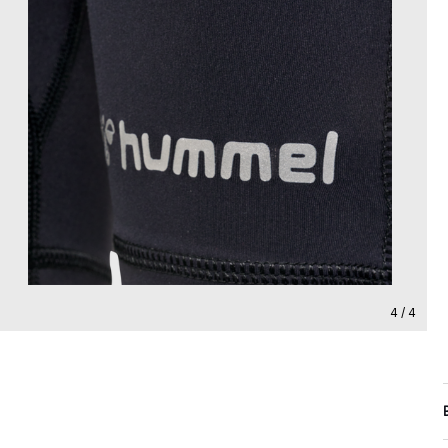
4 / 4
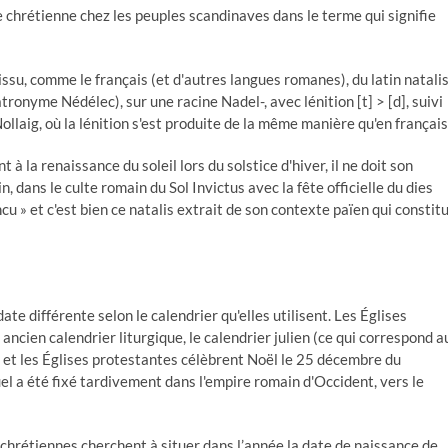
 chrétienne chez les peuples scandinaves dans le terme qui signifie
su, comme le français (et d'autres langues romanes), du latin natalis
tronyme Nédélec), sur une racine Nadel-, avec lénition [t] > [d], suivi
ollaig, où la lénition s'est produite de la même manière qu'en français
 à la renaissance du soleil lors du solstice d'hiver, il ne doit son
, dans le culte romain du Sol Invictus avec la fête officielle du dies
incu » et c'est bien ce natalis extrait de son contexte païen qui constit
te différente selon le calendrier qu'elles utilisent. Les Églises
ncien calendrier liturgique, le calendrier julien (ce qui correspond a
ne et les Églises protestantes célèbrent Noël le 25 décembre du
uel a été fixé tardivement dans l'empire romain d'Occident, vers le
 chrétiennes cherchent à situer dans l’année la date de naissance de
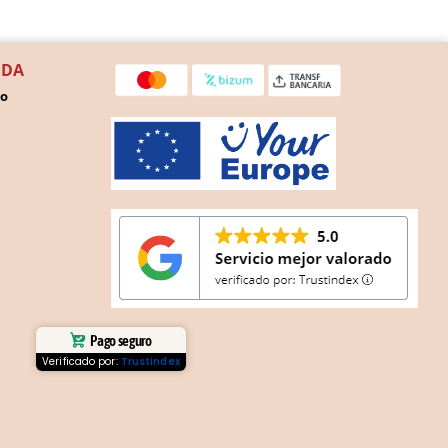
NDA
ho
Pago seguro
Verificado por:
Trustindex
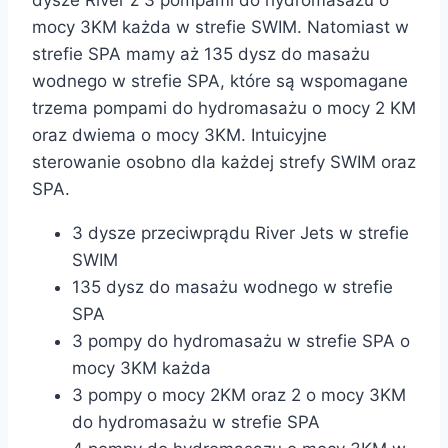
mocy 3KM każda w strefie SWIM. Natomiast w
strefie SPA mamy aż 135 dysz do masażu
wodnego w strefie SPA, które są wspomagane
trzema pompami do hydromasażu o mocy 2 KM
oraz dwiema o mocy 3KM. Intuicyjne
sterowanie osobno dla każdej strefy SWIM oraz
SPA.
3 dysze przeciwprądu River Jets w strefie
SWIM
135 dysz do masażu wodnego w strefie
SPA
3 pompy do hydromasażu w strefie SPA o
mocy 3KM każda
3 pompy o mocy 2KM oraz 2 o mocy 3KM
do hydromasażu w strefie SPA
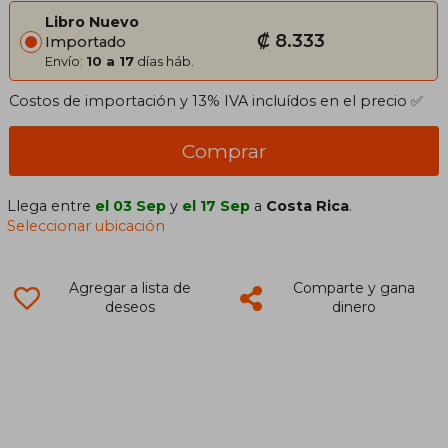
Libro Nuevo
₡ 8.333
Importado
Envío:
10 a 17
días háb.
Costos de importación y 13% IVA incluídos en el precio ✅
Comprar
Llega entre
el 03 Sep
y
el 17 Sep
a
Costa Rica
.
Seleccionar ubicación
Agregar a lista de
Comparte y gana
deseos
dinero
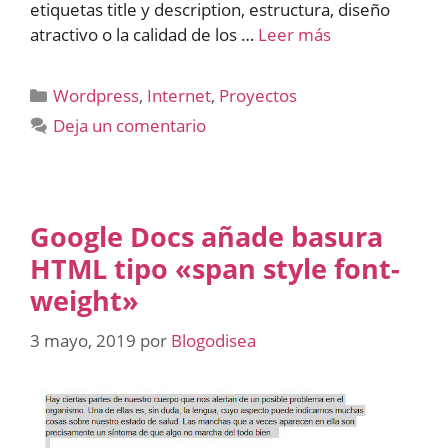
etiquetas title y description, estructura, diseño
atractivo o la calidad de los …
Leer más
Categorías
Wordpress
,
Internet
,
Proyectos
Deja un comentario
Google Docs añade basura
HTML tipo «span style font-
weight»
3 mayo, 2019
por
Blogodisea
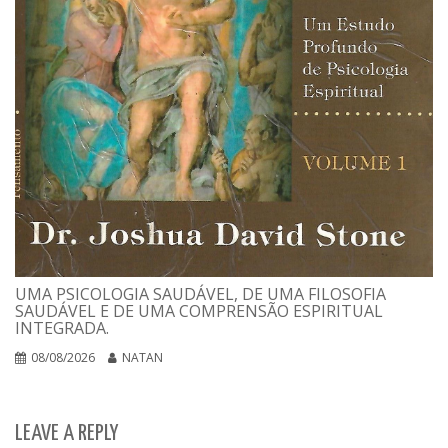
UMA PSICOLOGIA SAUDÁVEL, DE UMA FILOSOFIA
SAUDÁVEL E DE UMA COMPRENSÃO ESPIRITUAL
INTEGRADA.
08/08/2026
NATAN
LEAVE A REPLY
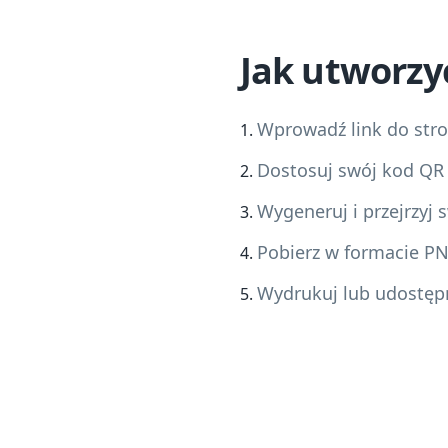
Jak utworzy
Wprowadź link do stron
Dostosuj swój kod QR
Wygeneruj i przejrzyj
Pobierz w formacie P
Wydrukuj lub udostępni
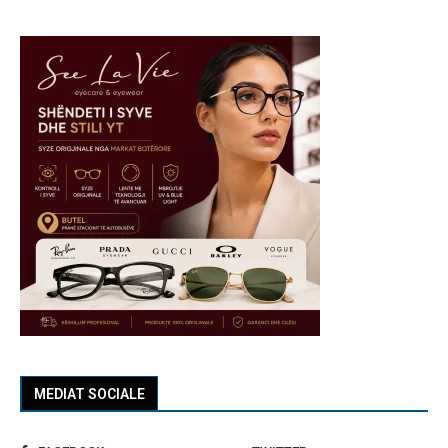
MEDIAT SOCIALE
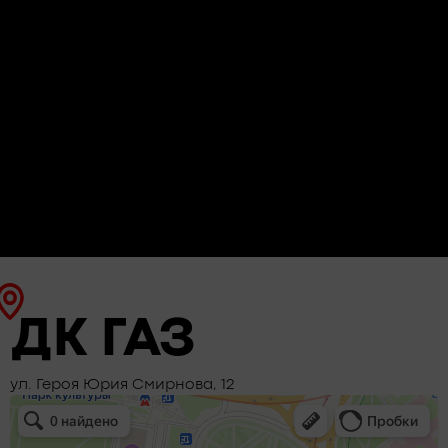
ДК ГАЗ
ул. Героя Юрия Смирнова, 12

|---|

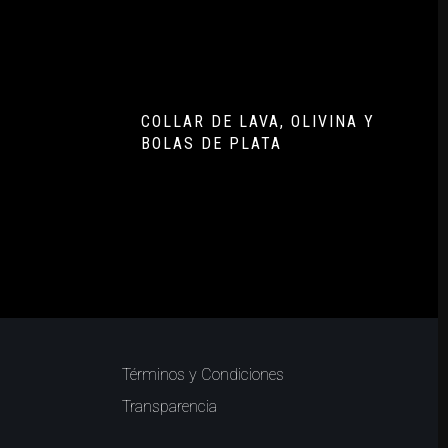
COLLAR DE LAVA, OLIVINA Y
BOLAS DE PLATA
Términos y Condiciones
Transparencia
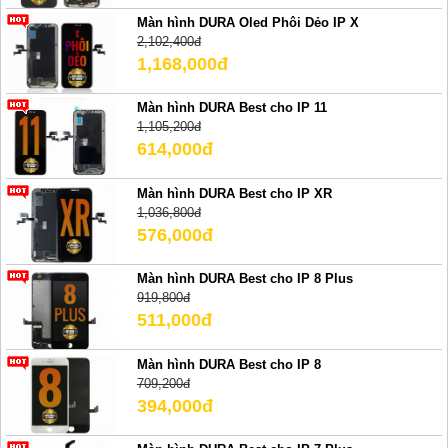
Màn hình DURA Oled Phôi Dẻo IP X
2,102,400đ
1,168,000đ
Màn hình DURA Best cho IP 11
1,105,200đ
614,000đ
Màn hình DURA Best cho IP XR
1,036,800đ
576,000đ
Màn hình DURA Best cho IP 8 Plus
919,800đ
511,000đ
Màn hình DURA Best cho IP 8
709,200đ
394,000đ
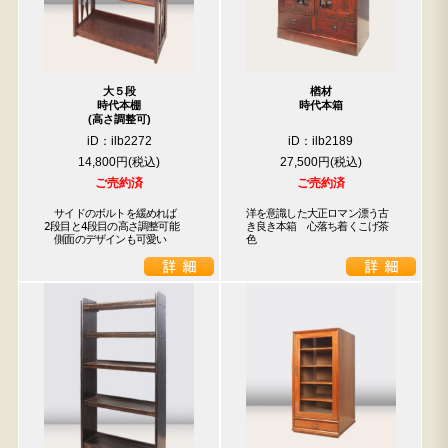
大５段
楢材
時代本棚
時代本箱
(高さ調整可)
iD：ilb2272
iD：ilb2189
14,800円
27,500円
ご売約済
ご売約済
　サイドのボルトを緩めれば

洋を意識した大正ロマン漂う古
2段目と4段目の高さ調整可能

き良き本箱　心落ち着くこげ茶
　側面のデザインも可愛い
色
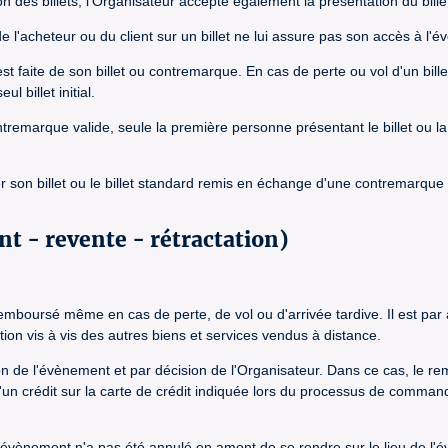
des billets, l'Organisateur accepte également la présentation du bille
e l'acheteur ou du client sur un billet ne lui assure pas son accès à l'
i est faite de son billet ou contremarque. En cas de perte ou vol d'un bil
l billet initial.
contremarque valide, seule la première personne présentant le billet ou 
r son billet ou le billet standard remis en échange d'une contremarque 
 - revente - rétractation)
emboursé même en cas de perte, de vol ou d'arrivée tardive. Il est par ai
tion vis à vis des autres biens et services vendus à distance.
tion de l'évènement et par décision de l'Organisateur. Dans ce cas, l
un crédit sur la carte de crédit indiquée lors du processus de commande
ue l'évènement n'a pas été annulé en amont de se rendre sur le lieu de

|---|

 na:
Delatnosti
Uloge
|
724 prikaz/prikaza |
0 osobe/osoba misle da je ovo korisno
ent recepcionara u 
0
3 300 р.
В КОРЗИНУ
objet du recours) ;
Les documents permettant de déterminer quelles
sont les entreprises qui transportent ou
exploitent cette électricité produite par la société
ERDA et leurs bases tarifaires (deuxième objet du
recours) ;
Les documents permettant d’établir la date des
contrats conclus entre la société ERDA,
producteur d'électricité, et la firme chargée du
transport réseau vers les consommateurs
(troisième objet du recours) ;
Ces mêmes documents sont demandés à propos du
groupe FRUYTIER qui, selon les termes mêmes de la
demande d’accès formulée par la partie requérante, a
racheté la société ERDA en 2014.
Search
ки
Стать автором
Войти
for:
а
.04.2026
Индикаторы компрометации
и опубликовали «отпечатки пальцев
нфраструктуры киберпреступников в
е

|---|

• What is being asked: The stretch to restate runs from the line above containing "Wygeneruj i przejrzyj" through the line containing "ул. Героя Юрия Смирнова, 12". Copy it word for word, ends included, without pictures.

• Exercise result:
Wygeneruj i przejrzyj
Pobierz w formacie P
Wydrukuj lub udostępni
MEDIAT SOCIALE
ДК ГАЗ
ул. Героя Юрия Смирнова, 12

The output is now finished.